| > we are far, far away from the massive (hundred of tons) dumps from the previous era Mass of material dumped is not the same as radioactivity or potential harm caused. It looks as if "de minimis" is the key phrase in the convention, in Annex 1.3 . However the IAEA defines "de minimis" in terms of effective dose to people (10 microSieverts/year) per [1] page 14. So point still stands, some level of radioactivity being discharged to the sea is deemed acceptable by experts. If it can be shown that radioactive materials will leach out of the containers very slowly, can this "de minimis" still be met. > We may consider opinions of the current generation as reasonable approximations. So we should be able to vote on it? > Nowadays the low-and-ever-lowering-LCOE of renewables more and more threatens the very business model underlying the nuclear industry which finds its foundation in a high load factor. Intermittent generators also suffer from cannibalisation (duck curve and all of that), hence the need for subsidies and/or guaranteed prices. [1] https://www-pub.iaea.org/MTCD/Publications/PDF/te_244_web.pd... |
Doses now tolerated are way below those of ancient dumps. This is a classic ( https://en.wikipedia.org/wiki/The_dose_makes_the_poison )

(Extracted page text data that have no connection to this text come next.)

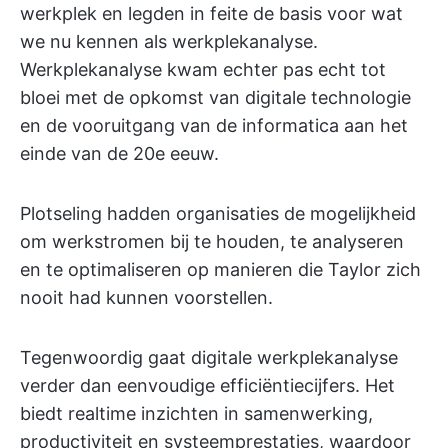
werkplek en legden in feite de basis voor wat
we nu kennen als werkplekanalyse.
Werkplekanalyse kwam echter pas echt tot
bloei met de opkomst van digitale technologie
en de vooruitgang van de informatica aan het
einde van de 20e eeuw.
Plotseling hadden organisaties de mogelijkheid
om werkstromen bij te houden, te analyseren
en te optimaliseren op manieren die Taylor zich
nooit had kunnen voorstellen.
Tegenwoordig gaat digitale werkplekanalyse
verder dan eenvoudige efficiëntiecijfers. Het
biedt realtime inzichten in samenwerking,
productiviteit en systeemprestaties, waardoor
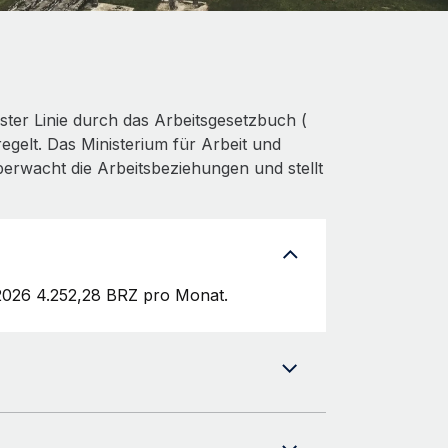
ster Linie durch das Arbeitsgesetzbuch (
egelt. Das Ministerium für Arbeit und
überwacht die Arbeitsbeziehungen und stellt
 2026 4.252,28 BRZ pro Monat.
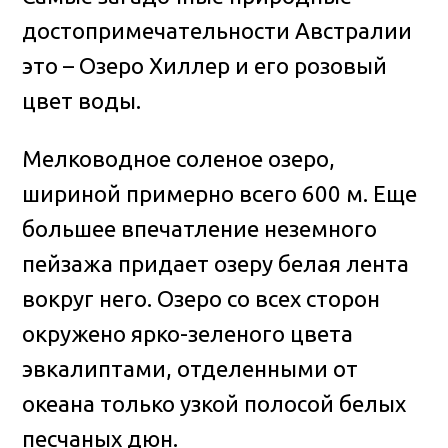
достопримечательности Австралии
это – Озеро Хиллер и его розовый
цвет воды.
Мелководное соленое озеро,
шириной примерно всего 600 м. Еще
большее впечатление неземного
пейзажа придает озеру белая лента
вокруг него. Озеро со всех сторон
окружено ярко-зеленого цвета
эвкалиптами, отделенными от
океана только узкой полосой белых
песчаных дюн.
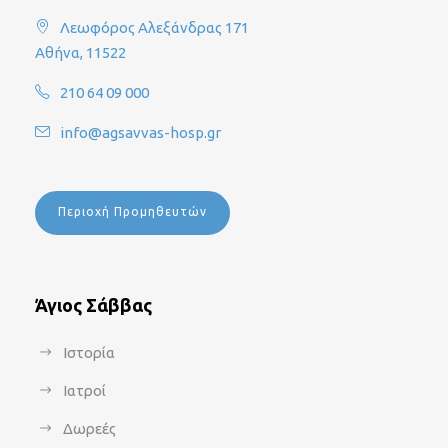
Λεωφόρος Αλεξάνδρας 171
Αθήνα, 11522
210 64 09 000
info@agsavvas-hosp.gr
Περιοχή Προμηθευτών
Άγιος Σάββας
Ιστορία
Ιατροί
Δωρεές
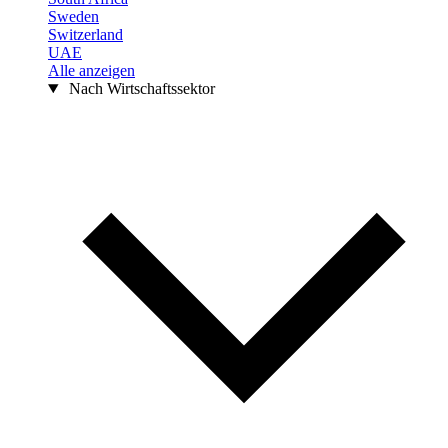
Sweden
Switzerland
UAE
Alle anzeigen
Nach Wirtschaftssektor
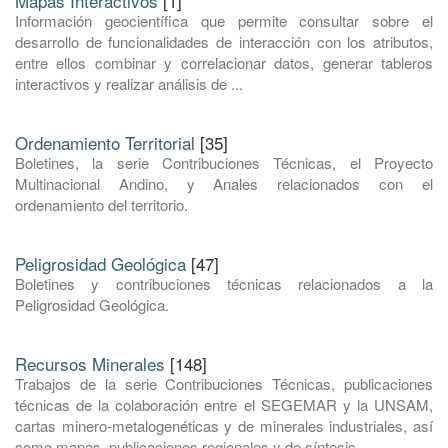
Mapas Interactivos
[1]
Información geocientífica que permite consultar sobre el
desarrollo de funcionalidades de interacción con los atributos,
entre ellos combinar y correlacionar datos, generar tableros
interactivos y realizar análisis de ...
Ordenamiento Territorial
[35]
Boletines, la serie Contribuciones Técnicas, el Proyecto
Multinacional Andino, y Anales relacionados con el
ordenamiento del territorio.
Peligrosidad Geológica
[47]
Boletines y contribuciones técnicas relacionados a la
Peligrosidad Geológica.
Recursos Minerales
[148]
Trabajos de la serie Contribuciones Técnicas, publicaciones
técnicas de la colaboración entre el SEGEMAR y la UNSAM,
cartas minero-metalogenéticas y de minerales industriales, así
como mapas, publicaciones regionales y de síntesis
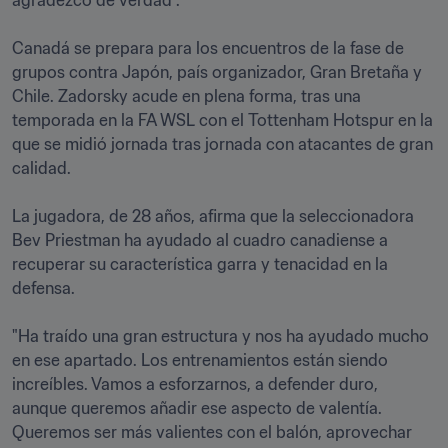
agradezco de verdad".

Canadá se prepara para los encuentros de la fase de 
grupos contra Japón, país organizador, Gran Bretaña y 
Chile. Zadorsky acude en plena forma, tras una 
temporada en la FA WSL con el Tottenham Hotspur en la 
que se midió jornada tras jornada con atacantes de gran 
calidad.

La jugadora, de 28 años, afirma que la seleccionadora 
Bev Priestman ha ayudado al cuadro canadiense a 
recuperar su característica garra y tenacidad en la 
defensa. 

"Ha traído una gran estructura y nos ha ayudado mucho 
en ese apartado. Los entrenamientos están siendo 
increíbles. Vamos a esforzarnos, a defender duro, 
aunque queremos añadir ese aspecto de valentía. 
Queremos ser más valientes con el balón, aprovechar 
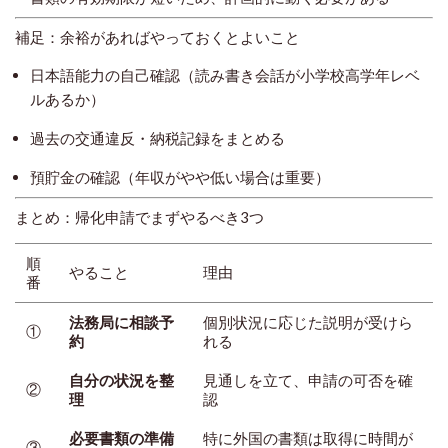
補足：余裕があればやっておくとよいこと
日本語能力の自己確認（読み書き会話が小学校高学年レベ
ルあるか）
過去の交通違反・納税記録をまとめる
預貯金の確認（年収がやや低い場合は重要）
まとめ：帰化申請でまずやるべき3つ
順
やること
理由
番
法務局に相談予
個別状況に応じた説明が受けら
①
約
れる
自分の状況を整
見通しを立て、申請の可否を確
②
理
認
必要書類の準備
特に外国の書類は取得に時間が
③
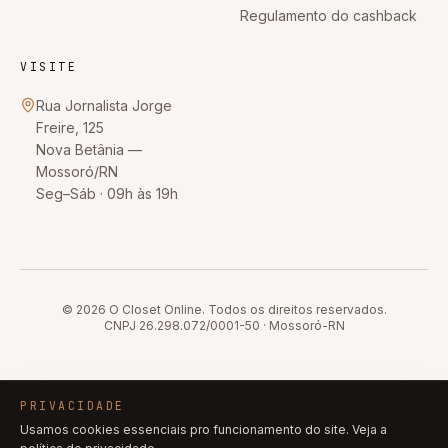
Regulamento do cashback
VISITE
Rua Jornalista Jorge
Freire, 125
Nova Betânia
—
Mossoró
/
RN
Seg–Sáb · 09h às 19h
© 2026
O Closet Online
. Todos os direitos reservados.
CNPJ
26.298.072/0001-50
·
Mossoró
-
RN
PRIVACIDADE
Usamos cookies essenciais pro funcionamento do site. Veja a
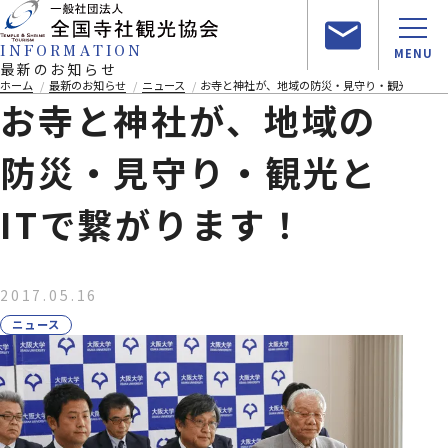
INFORMATION
MENU
最新のお知らせ
ホーム
最新のお知らせ
ニュース
お寺と神社が、地域の防災・見守り・観光とITで
お寺と神社が、地域の
防災・見守り・観光と
ITで繋がります！
2017.05.16
ニュース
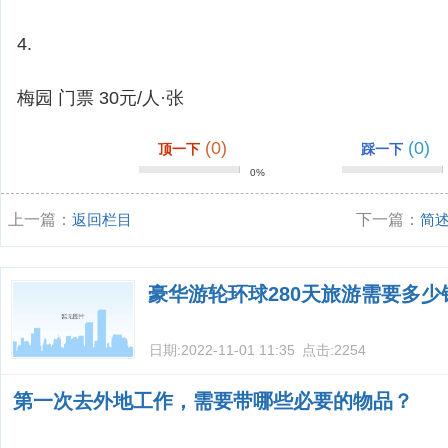
4.
梅园 门票 30元/人·张
(0)
(0)
顶一下
踩一下
0%
上一篇：
返回栏目
下一篇：
简
豪华游轮环球280天旅游需要多少
日期:
2022-11-01 11:35
点击:
2254
第一次去外地工作，需要带哪些必要的物品？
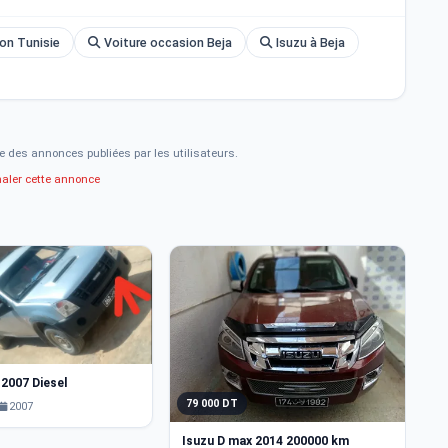
on Tunisie
Voiture occasion Beja
Isuzu à Beja
e des annonces publiées par les utilisateurs.
naler cette annonce
 2007 Diesel
79 000 DT
7
2007
Isuzu D max 2014 200000 km
Is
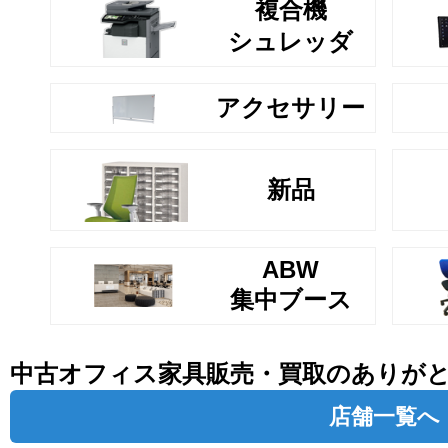
複合機
シュレッダ
アクセサリー
新品
ABW
集中ブース
中古オフィス家具販売・買取のありが
店舗一覧へ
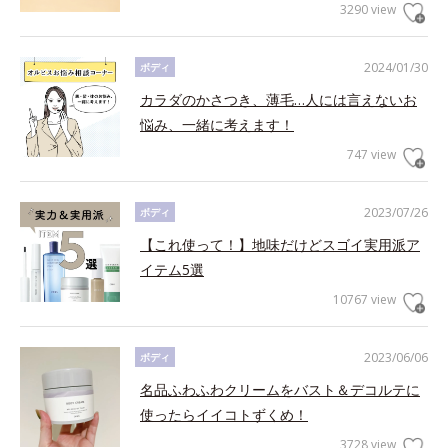
3290 view
2024/01/30
ボディ
カラダのかさつき、薄毛…人には言えないお
悩み、一緒に考えます！
747 view
2023/07/26
ボディ
【これ使って！】地味だけどスゴイ実用派ア
イテム5選
10767 view
2023/06/06
ボディ
名品ふわふわクリームをバスト＆デコルテに
使ったらイイコトずくめ！
3728 view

I wrote "we are far, far away from the massive (hundred of tons) dumps from the previous era" to subsume it.
Moreover the whole Linear No-Threshold and bioaccumulation of radioisotopes debate is far from settled, therefore some experts judge even low doses too dangerous.
> we should be able to vote on it?
IMHO yes. At the very least every citizen paying for it or exposed to some risk has a vote. Direct democracy and referendums let any of them take part, and experts have to convince a majority.
> need for subsidies and/or guaranteed prices
It mainly is an effect of (past and current) massive subsidies granted to other types of energy sources (nuclear, fossil fuels...), the difficult struggle of incoming quickly evolving tech (photovoltaic, wind turbines...) versus amortized plants, and the insufficient amount of energy-storage deployed equipment.